Ответ Сталина на письмо писателя был своеобразным. Разрешение на выезд Булгаков не получил, но зато были разрешены к постановке пьесы «Мертвые души» и «Мольер» и, к огромной радости писателя, было принято решение о возобновлении «Дней Турбиных». Вот как отмечено это событие в воспоминаниях писателя В.Е. Ардова, хорошо знавшего Булгакова: «Роман («Белая гвардия») был встречен несправедливой бранью со стороны известной группы рапповцев. Особенно усердствовал в обсуждении «Дней Турбиных» театральный критик В.И. Блюм. Он занимал должность начальника отдела драматических театров Реперткома. По его протесту и обрушились на спектакль критики и начальники разных рангов. Театр апеллировал в ЦК партии.
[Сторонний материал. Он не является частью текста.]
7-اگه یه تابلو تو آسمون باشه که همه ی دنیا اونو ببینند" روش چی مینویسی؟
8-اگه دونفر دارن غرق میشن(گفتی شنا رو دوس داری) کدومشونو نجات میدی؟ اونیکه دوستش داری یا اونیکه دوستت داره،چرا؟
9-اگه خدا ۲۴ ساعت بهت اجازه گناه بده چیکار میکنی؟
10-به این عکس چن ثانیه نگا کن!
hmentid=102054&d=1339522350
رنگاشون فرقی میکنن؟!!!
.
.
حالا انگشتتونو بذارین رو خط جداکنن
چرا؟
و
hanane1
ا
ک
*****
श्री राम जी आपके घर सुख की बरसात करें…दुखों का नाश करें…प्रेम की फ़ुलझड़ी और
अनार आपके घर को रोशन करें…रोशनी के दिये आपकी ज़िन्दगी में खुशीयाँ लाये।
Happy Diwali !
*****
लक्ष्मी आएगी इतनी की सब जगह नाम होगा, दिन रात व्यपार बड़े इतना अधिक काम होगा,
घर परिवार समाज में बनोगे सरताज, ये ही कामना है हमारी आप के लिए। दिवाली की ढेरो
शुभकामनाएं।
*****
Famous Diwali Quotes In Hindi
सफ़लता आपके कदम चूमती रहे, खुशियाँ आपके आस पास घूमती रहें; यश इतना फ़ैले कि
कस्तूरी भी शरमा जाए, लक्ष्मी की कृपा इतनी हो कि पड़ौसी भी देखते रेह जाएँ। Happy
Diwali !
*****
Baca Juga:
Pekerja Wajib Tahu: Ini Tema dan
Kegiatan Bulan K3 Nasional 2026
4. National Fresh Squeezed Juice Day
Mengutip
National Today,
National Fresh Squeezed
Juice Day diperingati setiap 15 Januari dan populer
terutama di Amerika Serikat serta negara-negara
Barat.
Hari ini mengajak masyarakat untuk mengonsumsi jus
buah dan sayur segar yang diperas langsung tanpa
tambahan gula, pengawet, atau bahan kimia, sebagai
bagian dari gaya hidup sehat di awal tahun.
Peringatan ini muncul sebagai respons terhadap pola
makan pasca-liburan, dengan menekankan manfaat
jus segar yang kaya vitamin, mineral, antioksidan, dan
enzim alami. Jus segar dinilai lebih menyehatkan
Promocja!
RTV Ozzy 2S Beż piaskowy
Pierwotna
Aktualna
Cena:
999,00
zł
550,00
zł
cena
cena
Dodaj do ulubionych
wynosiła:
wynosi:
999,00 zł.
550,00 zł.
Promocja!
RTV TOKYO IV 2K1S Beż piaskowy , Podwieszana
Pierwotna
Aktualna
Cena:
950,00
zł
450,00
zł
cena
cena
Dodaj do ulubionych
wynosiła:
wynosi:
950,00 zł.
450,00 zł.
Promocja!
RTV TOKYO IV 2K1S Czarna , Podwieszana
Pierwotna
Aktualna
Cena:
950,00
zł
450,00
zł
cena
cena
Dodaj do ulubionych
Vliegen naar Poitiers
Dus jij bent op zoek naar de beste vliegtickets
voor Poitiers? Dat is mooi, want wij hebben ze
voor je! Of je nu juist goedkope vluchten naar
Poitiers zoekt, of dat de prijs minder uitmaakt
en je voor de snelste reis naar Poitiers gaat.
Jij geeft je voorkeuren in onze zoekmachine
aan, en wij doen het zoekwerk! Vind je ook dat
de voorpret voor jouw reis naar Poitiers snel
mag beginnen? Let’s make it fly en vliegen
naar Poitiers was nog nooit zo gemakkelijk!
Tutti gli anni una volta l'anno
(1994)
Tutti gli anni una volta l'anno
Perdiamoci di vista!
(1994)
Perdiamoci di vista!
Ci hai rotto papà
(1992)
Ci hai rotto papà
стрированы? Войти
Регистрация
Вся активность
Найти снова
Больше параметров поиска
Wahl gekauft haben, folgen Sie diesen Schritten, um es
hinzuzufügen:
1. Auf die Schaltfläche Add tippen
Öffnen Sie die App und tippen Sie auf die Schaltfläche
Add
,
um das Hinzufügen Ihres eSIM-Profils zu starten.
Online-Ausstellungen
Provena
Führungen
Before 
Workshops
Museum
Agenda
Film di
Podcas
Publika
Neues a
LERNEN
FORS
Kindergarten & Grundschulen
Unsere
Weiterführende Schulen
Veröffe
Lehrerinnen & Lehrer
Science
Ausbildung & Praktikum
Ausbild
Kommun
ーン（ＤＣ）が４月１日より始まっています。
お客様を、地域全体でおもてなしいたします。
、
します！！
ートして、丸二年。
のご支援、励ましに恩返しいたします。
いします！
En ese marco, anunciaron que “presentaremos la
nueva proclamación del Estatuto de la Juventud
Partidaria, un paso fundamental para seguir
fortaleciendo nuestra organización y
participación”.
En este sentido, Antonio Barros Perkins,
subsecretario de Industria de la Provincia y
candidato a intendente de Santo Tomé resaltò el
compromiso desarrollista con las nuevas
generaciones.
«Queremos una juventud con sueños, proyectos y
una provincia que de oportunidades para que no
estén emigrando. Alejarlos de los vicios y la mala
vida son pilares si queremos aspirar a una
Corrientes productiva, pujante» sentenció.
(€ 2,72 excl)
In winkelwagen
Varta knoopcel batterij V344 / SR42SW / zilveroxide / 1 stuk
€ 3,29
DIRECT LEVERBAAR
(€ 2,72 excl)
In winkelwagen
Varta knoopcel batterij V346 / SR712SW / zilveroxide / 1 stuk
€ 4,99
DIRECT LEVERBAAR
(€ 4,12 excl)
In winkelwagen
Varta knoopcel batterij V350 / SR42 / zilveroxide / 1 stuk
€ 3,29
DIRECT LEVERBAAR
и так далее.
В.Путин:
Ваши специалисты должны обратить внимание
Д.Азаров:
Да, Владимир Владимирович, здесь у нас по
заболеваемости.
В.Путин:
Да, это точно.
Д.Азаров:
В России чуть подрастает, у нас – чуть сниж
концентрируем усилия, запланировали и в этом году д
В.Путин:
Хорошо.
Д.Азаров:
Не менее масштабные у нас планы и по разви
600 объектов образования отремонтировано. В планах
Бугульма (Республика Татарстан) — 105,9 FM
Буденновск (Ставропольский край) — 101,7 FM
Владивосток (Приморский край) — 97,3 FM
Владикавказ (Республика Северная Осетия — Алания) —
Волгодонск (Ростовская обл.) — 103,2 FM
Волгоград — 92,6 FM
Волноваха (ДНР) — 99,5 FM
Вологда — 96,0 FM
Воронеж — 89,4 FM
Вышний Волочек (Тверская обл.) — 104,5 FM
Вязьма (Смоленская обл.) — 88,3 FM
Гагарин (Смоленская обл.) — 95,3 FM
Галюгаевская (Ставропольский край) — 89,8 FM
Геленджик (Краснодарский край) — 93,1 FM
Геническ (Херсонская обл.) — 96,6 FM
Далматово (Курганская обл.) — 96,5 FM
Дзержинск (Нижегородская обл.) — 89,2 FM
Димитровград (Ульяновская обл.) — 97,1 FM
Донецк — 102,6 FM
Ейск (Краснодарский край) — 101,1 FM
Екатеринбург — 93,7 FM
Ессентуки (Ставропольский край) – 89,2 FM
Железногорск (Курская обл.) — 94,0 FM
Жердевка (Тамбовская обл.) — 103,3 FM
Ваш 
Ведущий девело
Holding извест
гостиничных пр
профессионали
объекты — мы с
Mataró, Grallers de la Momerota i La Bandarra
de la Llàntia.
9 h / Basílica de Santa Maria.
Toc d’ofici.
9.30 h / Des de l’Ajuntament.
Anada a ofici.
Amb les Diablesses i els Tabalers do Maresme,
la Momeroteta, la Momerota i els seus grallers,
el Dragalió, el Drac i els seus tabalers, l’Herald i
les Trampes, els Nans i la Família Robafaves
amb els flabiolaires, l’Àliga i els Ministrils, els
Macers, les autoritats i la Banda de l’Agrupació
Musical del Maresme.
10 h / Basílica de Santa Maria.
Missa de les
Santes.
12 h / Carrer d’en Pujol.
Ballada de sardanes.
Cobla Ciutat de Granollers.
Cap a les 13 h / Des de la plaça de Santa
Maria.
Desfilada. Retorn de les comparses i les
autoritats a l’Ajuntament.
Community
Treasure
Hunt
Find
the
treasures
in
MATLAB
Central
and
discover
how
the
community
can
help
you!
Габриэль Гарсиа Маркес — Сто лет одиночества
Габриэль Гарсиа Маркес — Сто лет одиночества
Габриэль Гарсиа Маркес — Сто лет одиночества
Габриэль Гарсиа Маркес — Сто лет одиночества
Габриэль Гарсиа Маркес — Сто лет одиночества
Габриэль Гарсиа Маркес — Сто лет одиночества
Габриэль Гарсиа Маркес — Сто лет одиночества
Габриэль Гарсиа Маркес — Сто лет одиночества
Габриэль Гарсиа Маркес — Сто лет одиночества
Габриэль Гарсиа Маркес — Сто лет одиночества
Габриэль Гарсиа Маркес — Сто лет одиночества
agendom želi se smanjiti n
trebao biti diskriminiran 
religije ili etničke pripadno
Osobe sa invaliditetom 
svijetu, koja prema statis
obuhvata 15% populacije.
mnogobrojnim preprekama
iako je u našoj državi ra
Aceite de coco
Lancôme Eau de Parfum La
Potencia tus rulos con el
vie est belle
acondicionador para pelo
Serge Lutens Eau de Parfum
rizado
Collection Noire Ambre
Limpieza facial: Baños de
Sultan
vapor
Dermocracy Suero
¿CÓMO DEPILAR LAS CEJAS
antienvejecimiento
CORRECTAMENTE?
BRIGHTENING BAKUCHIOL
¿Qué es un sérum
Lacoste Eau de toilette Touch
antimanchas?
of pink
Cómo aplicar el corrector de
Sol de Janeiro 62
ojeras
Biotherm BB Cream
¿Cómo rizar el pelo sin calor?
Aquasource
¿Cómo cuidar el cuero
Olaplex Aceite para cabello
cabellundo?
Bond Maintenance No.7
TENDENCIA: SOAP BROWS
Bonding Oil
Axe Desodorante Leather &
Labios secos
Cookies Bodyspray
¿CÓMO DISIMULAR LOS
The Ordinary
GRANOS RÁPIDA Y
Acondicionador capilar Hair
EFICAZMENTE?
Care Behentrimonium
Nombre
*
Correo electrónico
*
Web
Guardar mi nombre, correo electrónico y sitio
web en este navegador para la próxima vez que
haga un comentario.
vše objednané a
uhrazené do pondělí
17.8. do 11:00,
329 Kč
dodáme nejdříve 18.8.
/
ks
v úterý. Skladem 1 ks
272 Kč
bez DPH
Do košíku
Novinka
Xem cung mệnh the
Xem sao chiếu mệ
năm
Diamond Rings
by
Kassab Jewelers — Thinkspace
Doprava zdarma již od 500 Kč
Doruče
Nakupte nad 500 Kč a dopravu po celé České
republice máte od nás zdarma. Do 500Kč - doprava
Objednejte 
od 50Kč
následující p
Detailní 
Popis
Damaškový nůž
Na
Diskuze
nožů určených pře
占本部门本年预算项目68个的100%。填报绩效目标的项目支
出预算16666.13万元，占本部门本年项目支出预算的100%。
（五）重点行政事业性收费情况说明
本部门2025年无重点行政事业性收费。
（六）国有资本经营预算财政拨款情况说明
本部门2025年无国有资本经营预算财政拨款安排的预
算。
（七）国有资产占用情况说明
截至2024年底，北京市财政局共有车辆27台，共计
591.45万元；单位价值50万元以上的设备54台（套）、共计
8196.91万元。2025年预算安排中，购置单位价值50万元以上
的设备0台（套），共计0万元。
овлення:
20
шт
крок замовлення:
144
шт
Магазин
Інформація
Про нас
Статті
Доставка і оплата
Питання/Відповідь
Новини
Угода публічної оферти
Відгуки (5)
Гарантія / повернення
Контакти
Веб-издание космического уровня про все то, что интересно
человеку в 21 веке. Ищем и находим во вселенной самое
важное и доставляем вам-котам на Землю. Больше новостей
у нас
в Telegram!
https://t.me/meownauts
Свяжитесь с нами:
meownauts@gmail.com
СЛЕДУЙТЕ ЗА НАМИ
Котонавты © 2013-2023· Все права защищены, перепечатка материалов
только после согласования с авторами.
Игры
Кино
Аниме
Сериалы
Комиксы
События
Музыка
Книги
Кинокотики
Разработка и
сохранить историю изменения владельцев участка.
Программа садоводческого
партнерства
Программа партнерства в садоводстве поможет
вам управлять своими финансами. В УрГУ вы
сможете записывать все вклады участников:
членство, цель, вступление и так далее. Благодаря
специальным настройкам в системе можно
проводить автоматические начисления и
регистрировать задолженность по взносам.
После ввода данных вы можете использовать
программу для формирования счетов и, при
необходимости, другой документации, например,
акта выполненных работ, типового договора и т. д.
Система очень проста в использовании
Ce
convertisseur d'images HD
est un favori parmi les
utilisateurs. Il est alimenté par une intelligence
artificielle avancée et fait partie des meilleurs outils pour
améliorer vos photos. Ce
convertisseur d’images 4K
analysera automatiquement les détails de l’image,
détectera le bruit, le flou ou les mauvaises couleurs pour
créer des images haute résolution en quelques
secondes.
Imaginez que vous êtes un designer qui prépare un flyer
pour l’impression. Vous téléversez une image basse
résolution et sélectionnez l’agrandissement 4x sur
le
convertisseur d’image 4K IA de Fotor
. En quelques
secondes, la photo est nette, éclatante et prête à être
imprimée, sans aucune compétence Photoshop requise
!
Помню, я был в зале МХАТ на том закрытом спектакле, когда специальная комиссия, выделенная ЦК, смотрела «Дни Турбиных». Помню, как в антракте Карл Радек — член этой комиссии — говорил кому-то из своих друзей, делая неправильные ударения почти во всяком слове — так говорят по-русски уроженцы Галиции: «Я считаю, что цензура права!» Комиссия стала на сторону реперткома. Но тут произошло неожиданное: по распоряжению самого Сталина разрешили играть «Дни Турбиных». Чем же руководствовался Сталин в таком решении? Он заявил, что эта пьеса полезна, ибо показывает неизбежность победы Революции... Характерно также, что Сталин дал указание возобновить старый спектакль МХАТа — «Вишневый сад»...

Итак, «Дни Турбиных» прочно и на многие годы вошли в репертуар самого популярного в стране Театра» (ОР РГБ, ф. 562, к. 55, ед. хр. 4, л. 8—9).

2. В 1931 г. Булгаков сделал несколько попыток продолжить «роман о дьяволе». Сохранились черновые тетради, в которых эти попытки отражены. Дважды переписана глава «Дело было в Грибоедове», а по некоторым другим были сделаны наброски. На одной из страниц, в правом углу, Булгаков написал: «Помоги, Господи, кончить роман. 1931 г.».

Судя по отрывкам, можно предположить, что основная фабула романа уже была продумана Булгаковым. И лишь сильнейшие переутомление и душевная расстроенность мешали ему продолжить работу над романом. Ему как воздух нужна была разрядка, положительные эмоции.

3. Обрыв текста, примерно на одну треть листа.

4. Речь идет о статье Р. Пикеля — персонального гонителя Булгакова — в газете «Известия» (1929. 15 сент. № 213) под названием «Перед поднятием занавеса (перспективы теасезона)».